Extracted page text data
•••••

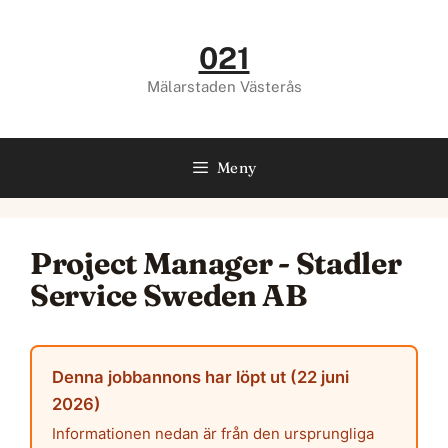
Hoppa
till
021
innehåll
Mälarstaden Västerås
Meny
Project Manager - Stadler
Service Sweden AB
Denna jobbannons har löpt ut (22 juni
2026)
Informationen nedan är från den ursprungliga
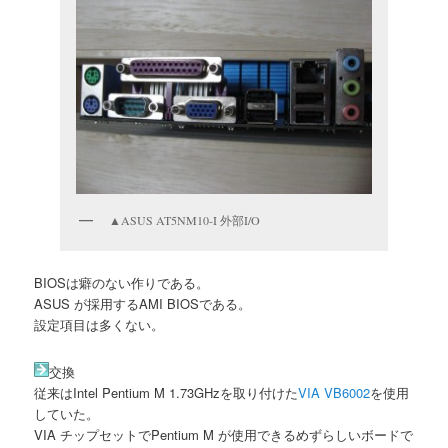
▲ASUS AT5NM10-I 外部I/O
BIOSは癖のない作りである。
ASUS が採用するAMI BIOSである。
設定項目は多くない。
交換
従来はIntel Pentium M 1.73GHzを取り付けた
VIA VB6002
を使用
していた。
VIA チップセットでPentium M が使用できるめずらしいボードで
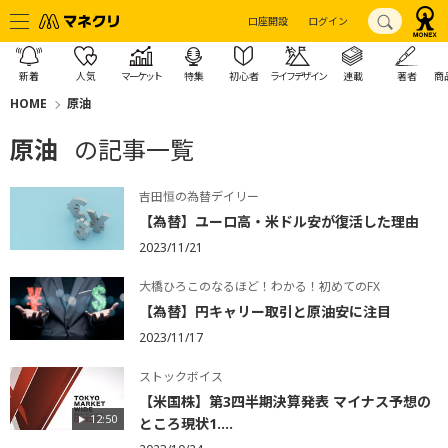
口座開設
ログイン
新着
人気
マーケット
特集
初心者
ライフデザイン
連載
著者
商
HOME
原油
原油
の記事一覧
吉田恒の為替デイリー
【為替】ユーロ高・米ドル安が復活した理由
2023/11/21
大橋ひろこのなるほど！わかる！初めてのFX
【為替】円キャリー取引と原油安に注目
2023/11/17
ストックボイス
【米国株】第3四半期決算発表 マイナス予想の
12:50
ところ現状1....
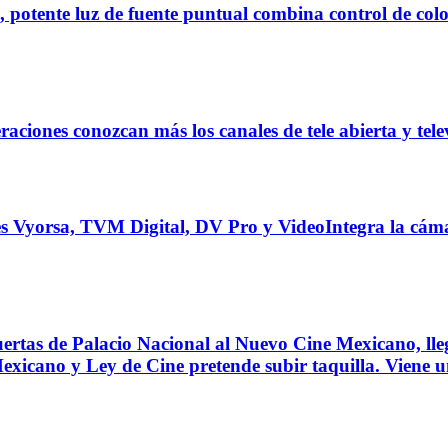
ente luz de fuente puntual combina control de colo
ones conozcan más los canales de tele abierta y tele
s Vyorsa, TVM Digital, DV Pro y VideoIntegra la cá
as de Palacio Nacional al Nuevo Cine Mexicano, llegan
 Mexicano y Ley de Cine pretende subir taquilla. Vi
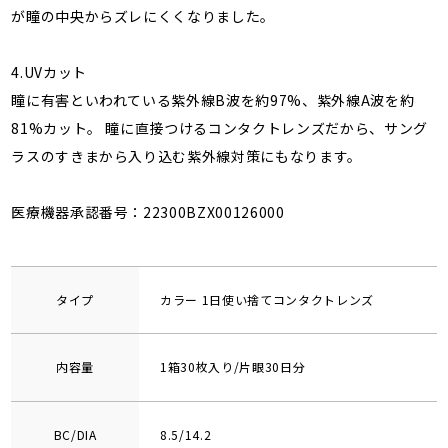
が瞳の中央からズレにくくなりました。
4.UVカット
瞳に有害といわれている紫外線B波を約97%、紫外線A波を約
81%カット。 瞳に直接つけるコンタクトレンズだから、サング
ラスのすきまから入り込む紫外線対策にもなります。
医療機器承認番号：22300BZX00126000
タイプ
カラー 1日使い捨てコンタクトレンズ
内容量
1箱30枚入り/片眼30日分
BC/DIA
8.5/14.2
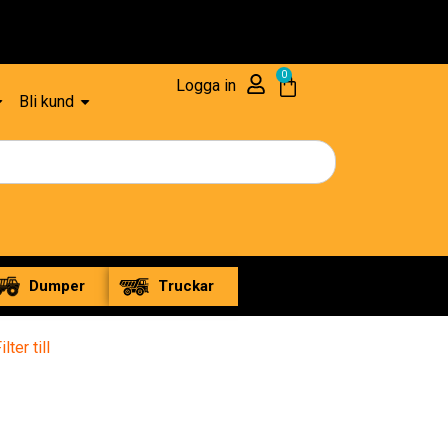
Res
0
Logga in
Bli kund
Dumper
Truckar
ilter till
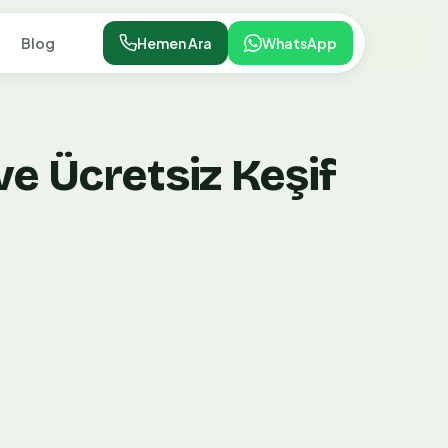
Blog
Hemen Ara
WhatsApp
e Ücretsiz Keşif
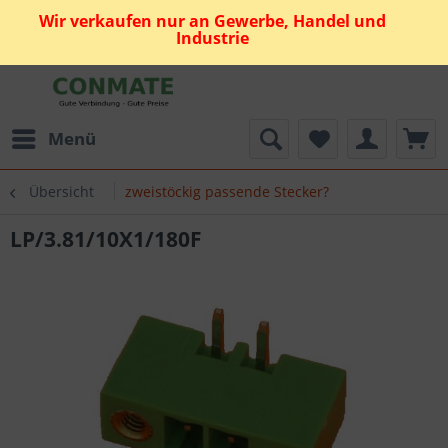
Wir verkaufen nur an Gewerbe, Handel und
Industrie
Menü
Übersicht
zweistöckig passende Stecker?
LP/3.81/10X1/180F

•••••

*PROMPT*. The reply should repeat the data in full, exactly as given, and contain no pictures.

*TASK RESPONSE*.
Hoppa
till
021
innehåll
Mälarstaden Västerås
Meny
Project Manager - Stadler
Service Sweden AB
Denna jobbannons har löpt ut (22 juni
2026)
Informationen nedan är från den ursprungliga
▲ASUS AT5NM10-I 外部I/O
BIOSは癖のない作りである。
ASUS が採用するAMI BIOSである。
設定項目は多くない。
交換
従来はIntel Pentium M 1.73GHzを取り付けた
VIA VB6002
を使用
していた。
VIA チップセットでPentium M が使用できるめずらしいボードで
口座開設
ログイン
新着
人気
マーケット
特集
初心者
ライフデザイン
連載
著者
商
HOME
原油
原油
の記事一覧
吉田恒の為替デイリー
【為替】ユーロ高・米ドル安が復活した理由
2023/11/21
大橋ひろこのなるほど！わかる！初めてのFX
【為替】円キャリー取引と原油安に注目
2023/11/17
ストックボイス
【米国株】第3四半期決算発表 マイナス予想の
12:50
ところ現状1....
ente luz de fuente puntual combina control de colo
ones conozcan más los canales de tele abierta y tele
s Vyorsa, TVM Digital, DV Pro y VideoIntegra la cá
as de Palacio Nacional al Nuevo Cine Mexicano, llegan
 Mexicano y Ley de Cine pretende subir taquilla. Vi
が瞳の中央からズレにくくなりました。
4.UVカット
瞳に有害といわれている紫外線B波を約97%、紫外線A波を約
81%カット。 瞳に直接つけるコンタクトレンズだから、サング
ラスのすきまから入り込む紫外線対策にもなります。
医療機器承認番号：22300BZX00126000
タイプ
カラー 1日使い捨てコンタクトレンズ
内容量
1箱30枚入り/片眼30日分
BC/DIA
8.5/14.2
Res
0
Logga in
Bli kund
Dumper
Truckar
ilter till
Blog
Hemen Ara
WhatsApp
e Ücretsiz Keşif
Wir verkaufen nur an Gewerbe, Handel und
Industrie
Menü
Übersicht
zweistöckig passende Stecker?
LP/3.81/10X1/180F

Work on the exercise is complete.